══ Input data ══
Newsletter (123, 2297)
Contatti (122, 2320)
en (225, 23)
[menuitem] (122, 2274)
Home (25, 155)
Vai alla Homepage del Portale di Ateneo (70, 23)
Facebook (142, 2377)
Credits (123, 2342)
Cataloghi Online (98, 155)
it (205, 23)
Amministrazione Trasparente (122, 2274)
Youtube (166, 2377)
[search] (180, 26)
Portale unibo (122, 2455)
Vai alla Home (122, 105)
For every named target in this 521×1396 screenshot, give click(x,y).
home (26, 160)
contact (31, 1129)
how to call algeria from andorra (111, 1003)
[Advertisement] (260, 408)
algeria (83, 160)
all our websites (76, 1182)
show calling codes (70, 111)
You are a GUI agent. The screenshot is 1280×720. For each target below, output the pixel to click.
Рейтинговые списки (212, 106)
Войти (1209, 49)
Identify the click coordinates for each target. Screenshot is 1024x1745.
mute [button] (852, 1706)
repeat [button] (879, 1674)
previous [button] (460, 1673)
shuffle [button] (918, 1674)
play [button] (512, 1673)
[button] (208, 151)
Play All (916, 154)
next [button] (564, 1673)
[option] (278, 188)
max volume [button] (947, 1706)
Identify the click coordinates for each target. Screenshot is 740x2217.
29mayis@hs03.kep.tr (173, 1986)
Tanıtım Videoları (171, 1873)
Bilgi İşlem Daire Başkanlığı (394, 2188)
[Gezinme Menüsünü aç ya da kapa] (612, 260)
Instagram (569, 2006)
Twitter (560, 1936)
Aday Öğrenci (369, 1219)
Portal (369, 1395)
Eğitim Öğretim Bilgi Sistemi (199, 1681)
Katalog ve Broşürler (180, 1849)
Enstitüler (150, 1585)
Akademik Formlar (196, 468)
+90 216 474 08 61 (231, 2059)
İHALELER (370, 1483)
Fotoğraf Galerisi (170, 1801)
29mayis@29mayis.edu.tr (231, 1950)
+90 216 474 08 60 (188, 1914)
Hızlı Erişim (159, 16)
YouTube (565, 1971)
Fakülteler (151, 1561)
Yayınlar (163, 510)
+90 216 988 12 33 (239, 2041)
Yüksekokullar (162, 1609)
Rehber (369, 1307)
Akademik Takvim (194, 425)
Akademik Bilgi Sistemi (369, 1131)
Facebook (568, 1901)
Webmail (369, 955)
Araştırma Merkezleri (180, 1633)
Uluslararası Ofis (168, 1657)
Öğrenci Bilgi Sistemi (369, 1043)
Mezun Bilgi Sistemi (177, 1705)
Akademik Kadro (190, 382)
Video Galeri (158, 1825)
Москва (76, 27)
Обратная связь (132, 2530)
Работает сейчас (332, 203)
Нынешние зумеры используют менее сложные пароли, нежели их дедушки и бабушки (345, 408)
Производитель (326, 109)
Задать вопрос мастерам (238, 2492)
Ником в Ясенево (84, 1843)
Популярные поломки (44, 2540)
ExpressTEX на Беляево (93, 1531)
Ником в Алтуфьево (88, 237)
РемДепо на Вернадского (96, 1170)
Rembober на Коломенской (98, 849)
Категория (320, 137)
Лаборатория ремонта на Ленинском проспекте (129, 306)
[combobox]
═══
__The problem__. Within the material above, extract exactly the lines that start at the line containing "Twitter (560, 1936)" and stop after the line containing "Yayınlar (163, 510)", and only those.

__Solution to the problem__.
Twitter (560, 1936)
Aday Öğrenci (369, 1219)
Portal (369, 1395)
Eğitim Öğretim Bilgi Sistemi (199, 1681)
Katalog ve Broşürler (180, 1849)
Enstitüler (150, 1585)
Akademik Formlar (196, 468)
+90 216 474 08 61 (231, 2059)
İHALELER (370, 1483)
Fotoğraf Galerisi (170, 1801)
29mayis@29mayis.edu.tr (231, 1950)
+90 216 474 08 60 (188, 1914)
Hızlı Erişim (159, 16)
YouTube (565, 1971)
Fakülteler (151, 1561)
Yayınlar (163, 510)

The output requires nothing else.